The task: What lines below include the string "shops"? Pick them out and copy them.

Supplied material:
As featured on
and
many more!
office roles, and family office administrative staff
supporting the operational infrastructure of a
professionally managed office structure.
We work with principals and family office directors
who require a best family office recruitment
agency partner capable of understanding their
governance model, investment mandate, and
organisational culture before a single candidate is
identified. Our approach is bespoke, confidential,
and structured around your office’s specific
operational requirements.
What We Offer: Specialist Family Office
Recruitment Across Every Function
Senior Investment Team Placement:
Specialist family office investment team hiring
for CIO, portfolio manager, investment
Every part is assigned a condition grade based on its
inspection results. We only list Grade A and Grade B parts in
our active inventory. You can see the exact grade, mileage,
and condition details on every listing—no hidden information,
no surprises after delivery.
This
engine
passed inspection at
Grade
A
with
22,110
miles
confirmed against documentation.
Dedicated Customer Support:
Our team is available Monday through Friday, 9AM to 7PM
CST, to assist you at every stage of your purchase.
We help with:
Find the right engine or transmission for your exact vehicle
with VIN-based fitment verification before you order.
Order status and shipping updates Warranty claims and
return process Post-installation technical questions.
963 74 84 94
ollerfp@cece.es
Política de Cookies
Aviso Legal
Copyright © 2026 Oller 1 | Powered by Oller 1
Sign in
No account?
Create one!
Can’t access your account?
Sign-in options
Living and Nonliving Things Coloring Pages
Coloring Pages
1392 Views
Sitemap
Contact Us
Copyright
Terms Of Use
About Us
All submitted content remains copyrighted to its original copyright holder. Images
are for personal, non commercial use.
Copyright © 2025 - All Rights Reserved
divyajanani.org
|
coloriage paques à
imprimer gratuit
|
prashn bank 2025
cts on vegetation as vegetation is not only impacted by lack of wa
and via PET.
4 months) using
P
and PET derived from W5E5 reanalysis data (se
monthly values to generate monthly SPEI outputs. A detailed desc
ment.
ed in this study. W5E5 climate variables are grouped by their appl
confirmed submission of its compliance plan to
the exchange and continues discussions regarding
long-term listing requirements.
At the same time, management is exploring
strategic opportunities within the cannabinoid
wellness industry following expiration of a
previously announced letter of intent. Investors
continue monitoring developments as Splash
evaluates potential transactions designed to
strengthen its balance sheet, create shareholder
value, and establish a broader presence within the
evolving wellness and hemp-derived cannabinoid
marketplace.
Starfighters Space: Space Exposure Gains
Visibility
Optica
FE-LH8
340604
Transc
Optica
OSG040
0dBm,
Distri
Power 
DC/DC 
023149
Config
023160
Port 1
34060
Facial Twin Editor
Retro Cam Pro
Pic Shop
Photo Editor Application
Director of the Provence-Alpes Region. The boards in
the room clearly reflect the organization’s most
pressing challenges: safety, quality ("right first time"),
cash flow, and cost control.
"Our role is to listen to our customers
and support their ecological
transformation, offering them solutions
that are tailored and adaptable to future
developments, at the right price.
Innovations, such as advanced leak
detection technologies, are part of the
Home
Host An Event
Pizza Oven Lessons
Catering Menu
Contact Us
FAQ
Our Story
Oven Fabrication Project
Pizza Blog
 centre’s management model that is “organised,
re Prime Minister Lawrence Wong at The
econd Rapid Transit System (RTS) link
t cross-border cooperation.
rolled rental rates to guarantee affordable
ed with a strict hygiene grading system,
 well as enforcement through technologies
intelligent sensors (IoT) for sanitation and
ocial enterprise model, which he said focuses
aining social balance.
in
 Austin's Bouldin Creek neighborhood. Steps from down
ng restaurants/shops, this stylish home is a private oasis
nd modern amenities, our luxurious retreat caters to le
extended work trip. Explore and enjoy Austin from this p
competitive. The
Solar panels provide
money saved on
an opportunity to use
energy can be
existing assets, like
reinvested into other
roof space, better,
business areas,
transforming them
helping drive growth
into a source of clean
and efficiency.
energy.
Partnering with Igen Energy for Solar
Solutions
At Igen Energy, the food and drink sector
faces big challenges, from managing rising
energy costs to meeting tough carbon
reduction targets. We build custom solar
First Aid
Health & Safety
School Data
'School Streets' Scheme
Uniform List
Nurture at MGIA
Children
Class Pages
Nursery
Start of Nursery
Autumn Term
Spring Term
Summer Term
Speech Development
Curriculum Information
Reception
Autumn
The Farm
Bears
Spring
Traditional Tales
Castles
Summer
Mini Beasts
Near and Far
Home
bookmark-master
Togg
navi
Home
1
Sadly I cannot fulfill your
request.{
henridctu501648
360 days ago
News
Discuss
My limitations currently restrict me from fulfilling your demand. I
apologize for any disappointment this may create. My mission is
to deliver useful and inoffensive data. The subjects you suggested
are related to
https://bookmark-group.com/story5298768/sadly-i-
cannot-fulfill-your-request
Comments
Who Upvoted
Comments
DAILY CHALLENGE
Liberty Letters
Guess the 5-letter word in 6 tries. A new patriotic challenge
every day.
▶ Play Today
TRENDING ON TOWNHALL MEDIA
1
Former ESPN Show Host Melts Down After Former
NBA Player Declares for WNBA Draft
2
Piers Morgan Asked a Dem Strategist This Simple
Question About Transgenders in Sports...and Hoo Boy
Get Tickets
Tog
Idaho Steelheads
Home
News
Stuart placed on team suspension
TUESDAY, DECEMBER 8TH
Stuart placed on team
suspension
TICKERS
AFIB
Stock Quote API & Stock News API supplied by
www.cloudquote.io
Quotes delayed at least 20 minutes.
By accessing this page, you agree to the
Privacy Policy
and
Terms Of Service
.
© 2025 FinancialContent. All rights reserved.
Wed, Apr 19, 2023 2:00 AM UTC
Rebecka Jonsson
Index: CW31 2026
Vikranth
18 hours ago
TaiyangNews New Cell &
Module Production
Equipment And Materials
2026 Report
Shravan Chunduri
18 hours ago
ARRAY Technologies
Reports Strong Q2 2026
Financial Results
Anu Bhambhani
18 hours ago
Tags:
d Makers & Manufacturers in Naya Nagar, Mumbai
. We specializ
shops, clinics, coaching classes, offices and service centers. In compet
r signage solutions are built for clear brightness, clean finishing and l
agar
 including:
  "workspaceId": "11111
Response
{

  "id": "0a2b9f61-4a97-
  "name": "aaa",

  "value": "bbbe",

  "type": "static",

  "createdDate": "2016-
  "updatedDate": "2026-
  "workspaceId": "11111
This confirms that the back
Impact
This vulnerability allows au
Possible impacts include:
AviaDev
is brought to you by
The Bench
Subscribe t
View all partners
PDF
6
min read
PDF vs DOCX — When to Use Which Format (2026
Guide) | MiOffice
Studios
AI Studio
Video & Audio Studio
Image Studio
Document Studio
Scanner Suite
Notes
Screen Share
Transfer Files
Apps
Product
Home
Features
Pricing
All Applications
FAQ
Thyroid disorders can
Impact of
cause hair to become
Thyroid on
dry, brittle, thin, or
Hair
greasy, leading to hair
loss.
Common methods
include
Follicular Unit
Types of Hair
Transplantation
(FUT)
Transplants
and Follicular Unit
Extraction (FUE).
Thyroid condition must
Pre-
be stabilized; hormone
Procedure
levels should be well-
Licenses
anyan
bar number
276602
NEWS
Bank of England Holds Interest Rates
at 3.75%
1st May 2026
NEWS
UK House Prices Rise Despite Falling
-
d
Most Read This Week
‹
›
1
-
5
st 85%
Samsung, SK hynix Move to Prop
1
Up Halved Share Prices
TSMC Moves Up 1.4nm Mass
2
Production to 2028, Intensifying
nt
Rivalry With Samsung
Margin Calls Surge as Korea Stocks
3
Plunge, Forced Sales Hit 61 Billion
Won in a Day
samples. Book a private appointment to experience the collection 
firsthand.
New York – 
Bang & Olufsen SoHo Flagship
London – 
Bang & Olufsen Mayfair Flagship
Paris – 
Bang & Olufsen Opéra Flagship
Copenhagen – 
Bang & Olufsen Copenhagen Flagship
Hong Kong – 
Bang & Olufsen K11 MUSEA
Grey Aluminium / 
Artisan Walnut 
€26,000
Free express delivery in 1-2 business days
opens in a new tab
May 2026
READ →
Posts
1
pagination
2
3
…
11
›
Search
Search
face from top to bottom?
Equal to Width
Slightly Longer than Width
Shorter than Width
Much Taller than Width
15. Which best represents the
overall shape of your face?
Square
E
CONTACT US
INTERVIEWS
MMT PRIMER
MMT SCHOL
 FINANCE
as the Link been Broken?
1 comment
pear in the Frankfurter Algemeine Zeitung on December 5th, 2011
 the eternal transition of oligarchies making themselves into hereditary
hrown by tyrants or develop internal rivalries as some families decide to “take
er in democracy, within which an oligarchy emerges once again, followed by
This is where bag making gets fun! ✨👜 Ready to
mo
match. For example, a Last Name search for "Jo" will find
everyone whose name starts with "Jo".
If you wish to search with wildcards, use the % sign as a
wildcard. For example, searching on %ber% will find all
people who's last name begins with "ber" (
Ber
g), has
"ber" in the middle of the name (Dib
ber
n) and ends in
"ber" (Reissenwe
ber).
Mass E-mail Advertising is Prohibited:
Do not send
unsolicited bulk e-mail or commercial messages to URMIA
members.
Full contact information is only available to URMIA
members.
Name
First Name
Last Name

Result of the task:
ng restaurants/shops, this stylish home is a private oasis
shops, clinics, coaching classes, offices and service centers. In compet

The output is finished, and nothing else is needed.